Goiânia: Concurso da Metrobus suspenso e candidatos sem saber qual caminho seguir

Mais de dois meses depois do anúncio da suspensão do concurso da Metrobus Transporte Coletivo, candidatos têm dúvidas se devem esperar novo edital ou buscar o dinheiro investido na inscrição. A interrupção do andamento do processo foi anunciada em setembro e até hoje não há previsão para ser retomado. O prazo anunciado pela empresa foi de 90 dias, que se encerra em dezembro.

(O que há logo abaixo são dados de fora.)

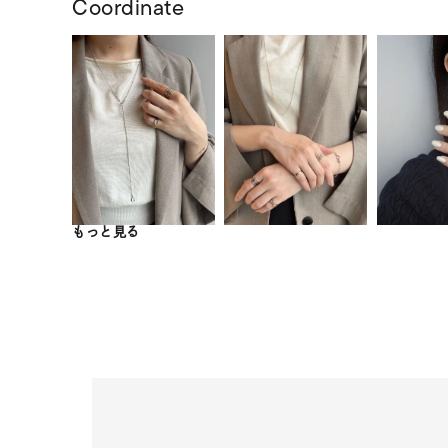
Coordinate
もっと見る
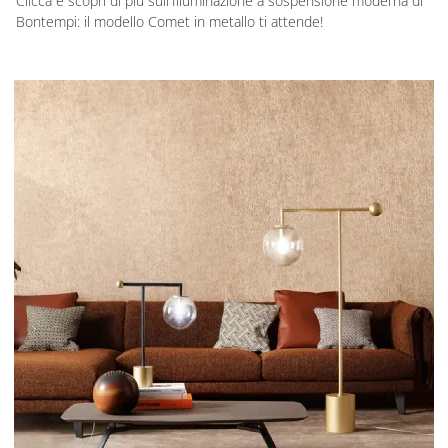
Clicca e scopri di più sull'Illuminazione a sospensione moderna di
Bontempi: il modello Comet in metallo ti attende!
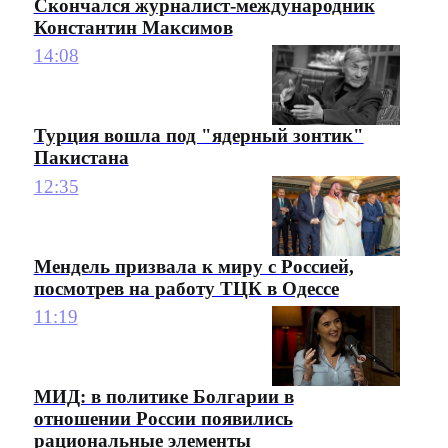
Скончался журналист-международник
Константин Максимов
14:08
Турция вошла под "ядерный зонтик"
Пакистана
12:35
Мендель призвала к миру с Россией,
посмотрев на работу ТЦК в Одессе
11:19
МИД: в политике Болгарии в
отношении России появились
рациональные элементы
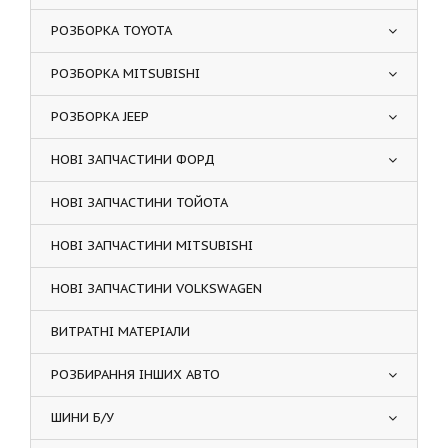
РОЗБОРКА TOYOTA
РОЗБОРКА MITSUBISHI
РОЗБОРКА JEEP
НОВІ ЗАПЧАСТИНИ ФОРД
НОВІ ЗАПЧАСТИНИ ТОЙОТА
НОВІ ЗАПЧАСТИНИ MITSUBISHI
НОВІ ЗАПЧАСТИНИ VOLKSWAGEN
ВИТРАТНІ МАТЕРІАЛИ
РОЗБИРАННЯ ІНШИХ АВТО
ШИНИ Б/У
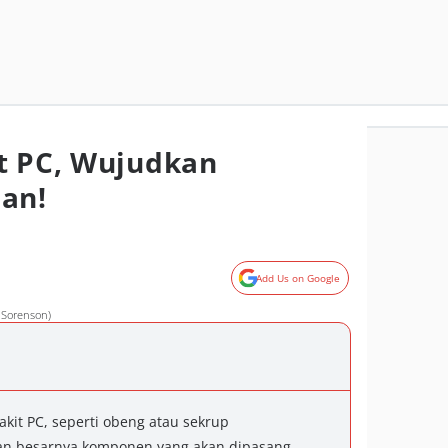
t PC, Wujudkan
an!
Add Us on Google
 Sorenson)
akit PC, seperti obeng atau sekrup
ngan besarnya komponen yang akan dipasang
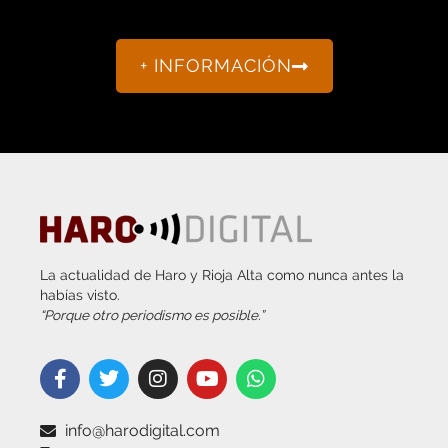
+ INFORMACIÓN
La actualidad de Haro y Rioja Alta como nunca antes la
habías visto.
“Porque otro periodismo es posible.”
info@harodigital.com
692 667 530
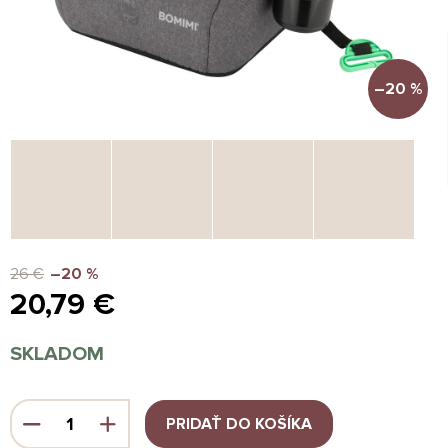
–20 %
26 €
–20 %
20,79 €
Jednotková
SKLADOM
cena:
PRIDAŤ DO KOŠÍKA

Segundo nota enviada pela empresa que faz a gestão da maior linha de ônibus da capital, estudos ainda são realizados para adequar a seleção às novas demandas e ainda não há certeza sobre novidades do processo. A empresa argumenta que não há previsão de cancelamento do certame.

A jornalista Cynthia Costa fez a inscrição para concorrer a uma das vagas de assistente administrativo. Ela se lembra que soube da interrupção do processo pela televisão. “De lá para cá, não soube de mais nenhuma atualização. Se for adiar por mais tempo, quero pegar meu dinheiro de volta.”

O auxiliar de escritório Júlio Nascimento de Sousa também quer reembolsar os R$ 80 que investiu na inscrição. “Eu paguei para tentar uma vaga. Se não vai ter seleção, não podem ficar com meu dinheiro.” Os candidatos que se inscreveram para cargos de nível superior pagaram R$ 90.

A empresa responsável pela realização do concurso, o Instituto Brasileiro de Apoio e Desenvolvimento Executivo (Ibade) informa que a suspensão do concurso atende solicitação da Metrobus e que o edital passa por revisão. Esclarece, também, que qualquer solicitação relativa a inscrição só será analisada ou processada após a definição do certame no prazo estabelecido, tudo em consonância ao item 4.7 do edital nº 001/2016.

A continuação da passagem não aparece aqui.